Nel Salone d’Onore il ritmo si fa più serrato, più intimo e psicologico. Qui emergono con maggiore evidenza le tensioni personali delle due artiste, e il tema della vulnerabilità si manifesta in forme differenti: da un lato come introspezione, dall’altro come energia vitale che cerca spazio nel mondo. Al centro della sala, due paraventi inediti dipinti da Filomena e Sgambato assumono quasi una funzione metaforica: oggetti fragili, leggeri, costruiti per proteggere e insieme rivelare. Nascondere qualcosa, in questo caso, significa forse custodirlo.
La mostra si espande inoltre in due piccole personali autonome allestite nelle Sale del Paradiso. Elisa Filomena presenta una selezione di carte dal carattere intimo e rarefatto, opere in cui il segno sembra affiorare come apparizione. Milena Sgambato concentra invece lo sguardo sulla serie degli Unicorni: figure eccentriche, straordinarie, irriducibilmente diverse, metafora di quelle soggettività che abitano il margine e proprio da lì trovano la propria unicità.

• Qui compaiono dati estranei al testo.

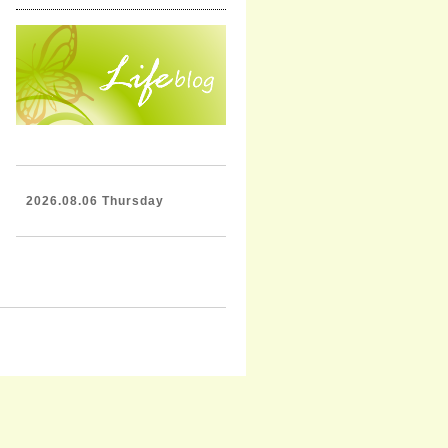
2026.08.06 Thursday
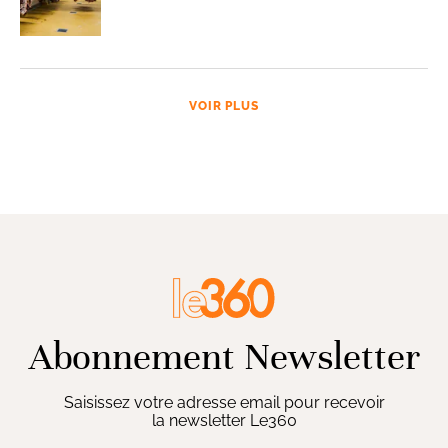
VOIR PLUS
Abonnement Newsletter
Saisissez votre adresse email pour recevoir
la newsletter Le360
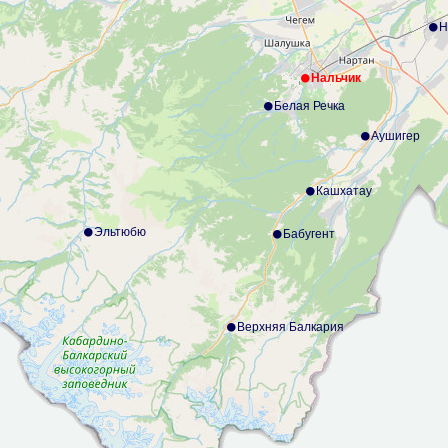
Н
Нальчик
Белая Речка
Аушигер
Кашхатау
Эльтюбю
Бабугент
Верхняя Балкария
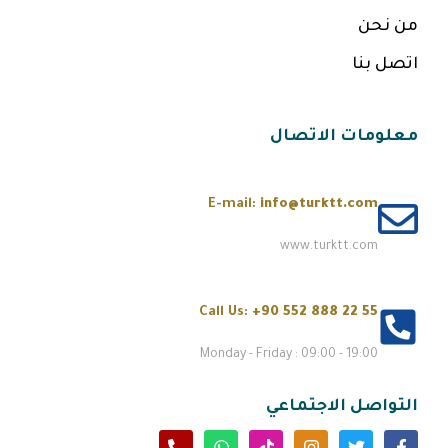
من نحن
اتصل بنا
معلومات الاتصال
E-mail:
info@turktt.com
www.turktt.com
Call Us:
+90 552 888 22 55
Monday - Friday : 09:00 - 19:00
التواصل الاجتماعي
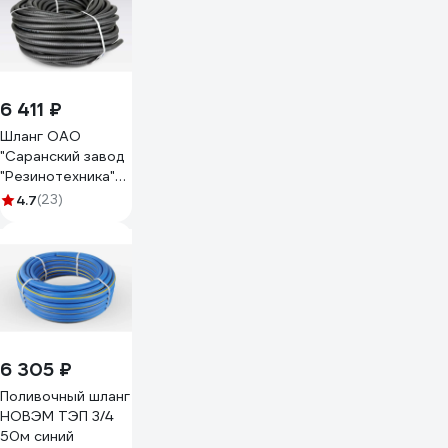
6 411 ₽
Шланг ОАО
"Саранский завод
"Резинотехника"
резиновый,
4.7
(23)
армированный, д.
18мм 4 Атм СзРТ
(рукав)
поливочный 50м
СЗРТ 18-0,4-В
50м
6 305 ₽
Поливочный шланг
НОВЭМ ТЭП 3/4
50м синий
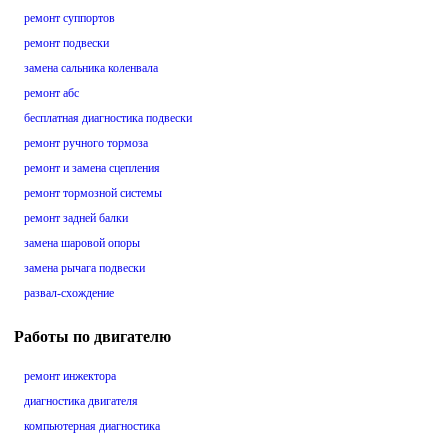
ремонт суппортов
ремонт подвески
замена сальника коленвала
ремонт абс
бесплатная диагностика подвески
ремонт ручного тормоза
ремонт и замена сцепления
ремонт тормозной системы
ремонт задней балки
замена шаровой опоры
замена рычага подвески
развал-схождение
Работы по двигателю
ремонт инжектора
диагностика двигателя
компьютерная диагностика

Se i mondi visivi delle due artiste restano distinti, numerosi sono i punti di contatto nella ricerca tecnica e poetica. Entrambe lavorano sulla velocità del gesto, sull’immediatezza percettiva, sulla costruzione di immagini per velature e trasparenze. La pittura non diventa mai descrittiva: interessa piuttosto cogliere un frammento emotivo, una tensione psicologica, il momento esatto in cui qualcosa accade dentro il soggetto ritratto.

Filomena guarda verso un altrove spirituale e misterioso: nei suoi lavori si avvertono presenze, spiriti, apparizioni che sembrano emergere dalla memoria collettiva o dall’inconscio individuale. Una dimensione mistica che non rinuncia mai alla corporeità, ma la attraversa. Sgambato, al contrario, parte da scene apparentemente quotidiane, che la pittura trasforma in territori emotivi complessi, abitati da malinconie, attese e slittamenti sentimentali.

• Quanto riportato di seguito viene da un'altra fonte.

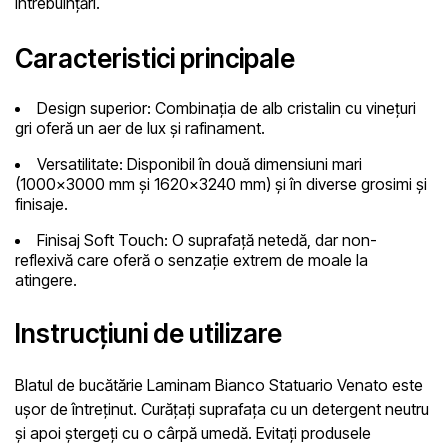
întrebuințări.
Caracteristici principale
Design superior:
Combinația de alb cristalin cu vinețuri
gri oferă un aer de lux și rafinament.
Versatilitate:
Disponibil în două dimensiuni mari
(1000×3000 mm și 1620×3240 mm) și în diverse grosimi și
finisaje.
Finisaj Soft Touch:
O suprafață netedă, dar non-
reflexivă care oferă o senzație extrem de moale la
atingere.
Instrucțiuni de utilizare
Blatul de bucătărie Laminam Bianco Statuario Venato este
ușor de întreținut. Curățați suprafața cu un detergent neutru
și apoi ștergeți cu o cârpă umedă. Evitați produsele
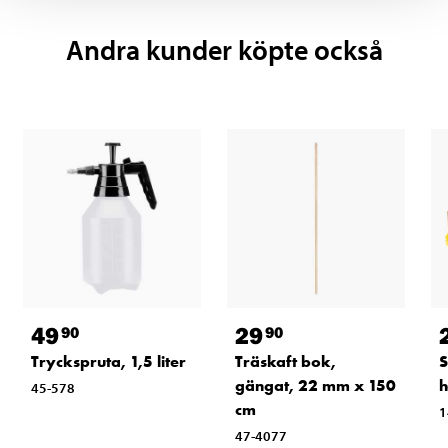
Andra kunder köpte också
49
29
90
90
Tryckspruta, 1,5 liter
Träskaft bok,
S
gängat, 22 mm x 150
h
45-578
cm
1
47-4077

La forza di Vulnerabilia sta proprio qui: nella capacità di sottrarre la vulnerabilità a ogni semplificazione. Nulla, in mostra, appare davvero fragile nel senso convenzionale del termine. Dietro la delicatezza delle atmosfere si insinuano il perturbante, l’ambiguità, persino una sottile inquietudine. Basta osservare più a lungo i dettagli delle scene per accorgersi che ciò che sembrava rassicurante custodisce sempre qualcosa di enigmatico.